Why sampling strategies exist
When a language model picks the next token, it does not simply take its single most likely guess every time — that would make output repetitive and dull. Instead it samples from the probability distribution over possible tokens. But sampling from the entire distribution is risky: the long tail of very unlikely tokens occasionally gets picked and derails the text. Top-k and top-p sampling are the two standard ways to trim that tail — keeping enough good candidates for variety while cutting off the junk that causes incoherence. The explorer below lets you see how each method decides which tokens stay in play.
Top-k sampling: a fixed-size shortlist
Top-k sampling is the simpler idea. You choose a number k, and the model
keeps only its k most likely next tokens, throws away everything else,
renormalises the survivors so their probabilities sum to one, and samples from
that shortlist. With k = 1 the model is fully greedy (always its top choice);
with k = 40 it samples from a wider pool and produces more variety. The
limitation is that the pool size is fixed. When the model is very confident,
k=40 may sweep in clearly wrong tokens; when it is uncertain, k=40 may cut off
good ones. The shortlist does not adapt to how sure the model is.
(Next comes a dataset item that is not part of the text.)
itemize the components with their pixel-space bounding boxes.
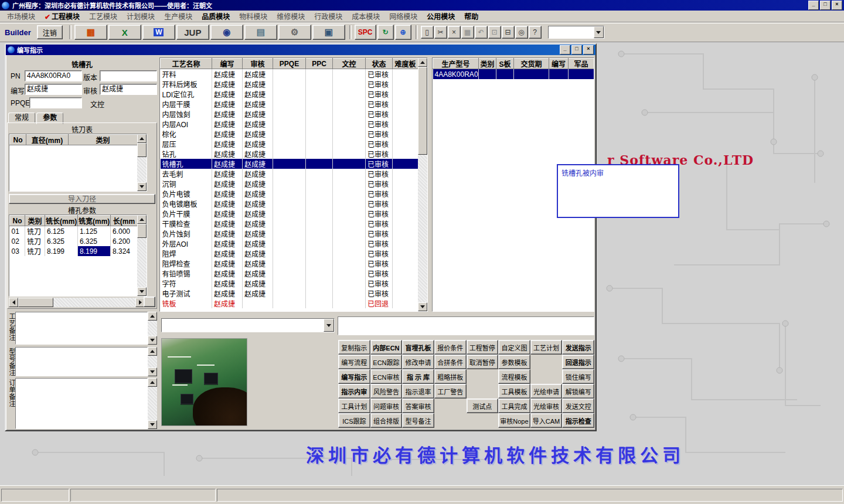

Top-p (nucleus) sampling: an adaptive cutoff
Top-p, also called nucleus sampling, fixes that. Instead of a fixed count, you choose a probability mass p (commonly 0.9). The model sorts tokens by likelihood and keeps the smallest set whose probabilities add up to p, then samples from that set. The key advantage is that the pool adapts to confidence: when the model is sure, a single token might already cover 0.9 of the mass, so the pool stays tiny and output stays safe; when the model is uncertain, the mass spreads across many tokens, so the pool grows and allows more exploration. This context-sensitive behaviour is why top-p is usually preferred and why many APIs default to a top-p near 0.9 to 1.0.
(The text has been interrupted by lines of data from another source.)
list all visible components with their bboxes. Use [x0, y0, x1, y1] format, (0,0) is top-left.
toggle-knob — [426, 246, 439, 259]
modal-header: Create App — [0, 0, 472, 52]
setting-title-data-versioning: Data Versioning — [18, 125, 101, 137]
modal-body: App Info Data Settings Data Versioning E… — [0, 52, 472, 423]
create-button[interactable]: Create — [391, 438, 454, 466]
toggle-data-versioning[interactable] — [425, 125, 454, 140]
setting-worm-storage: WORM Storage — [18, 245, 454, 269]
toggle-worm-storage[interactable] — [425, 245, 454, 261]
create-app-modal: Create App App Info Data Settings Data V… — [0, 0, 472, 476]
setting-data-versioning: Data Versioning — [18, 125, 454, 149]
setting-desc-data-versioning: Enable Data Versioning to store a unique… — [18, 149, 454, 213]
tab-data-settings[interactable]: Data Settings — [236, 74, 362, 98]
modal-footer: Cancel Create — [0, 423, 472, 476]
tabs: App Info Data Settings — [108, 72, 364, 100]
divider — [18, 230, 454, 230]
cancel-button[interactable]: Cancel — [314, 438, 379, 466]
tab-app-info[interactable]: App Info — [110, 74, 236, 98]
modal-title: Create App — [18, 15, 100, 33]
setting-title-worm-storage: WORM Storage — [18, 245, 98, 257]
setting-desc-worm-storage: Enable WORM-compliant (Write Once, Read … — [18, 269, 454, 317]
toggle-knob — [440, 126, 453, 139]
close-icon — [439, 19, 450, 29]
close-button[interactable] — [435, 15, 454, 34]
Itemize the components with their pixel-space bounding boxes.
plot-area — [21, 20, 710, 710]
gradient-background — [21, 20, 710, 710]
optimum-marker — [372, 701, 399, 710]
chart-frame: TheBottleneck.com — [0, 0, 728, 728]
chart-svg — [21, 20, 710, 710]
Combining them with temperature — and with each other
These knobs are complementary, not interchangeable. Temperature rescales the whole distribution (sharpening or flattening it), while top-p and top-k decide which tokens survive the cut. A clean mental model: temperature sets how adventurous the model feels, and top-p/top-k set how far into the tail it is allowed to wander. In practice you rarely tune all three at once — pick one truncation method (usually top-p) and adjust temperature alongside it. Stacking a low top-k, a tight top-p, and a high temperature produces effects that interact in confusing ways. The reliable workflow is to keep top-p at a sensible default (~0.9), adjust temperature for the task, and only reach for top-k when you want a simple, hard cap on the candidate pool.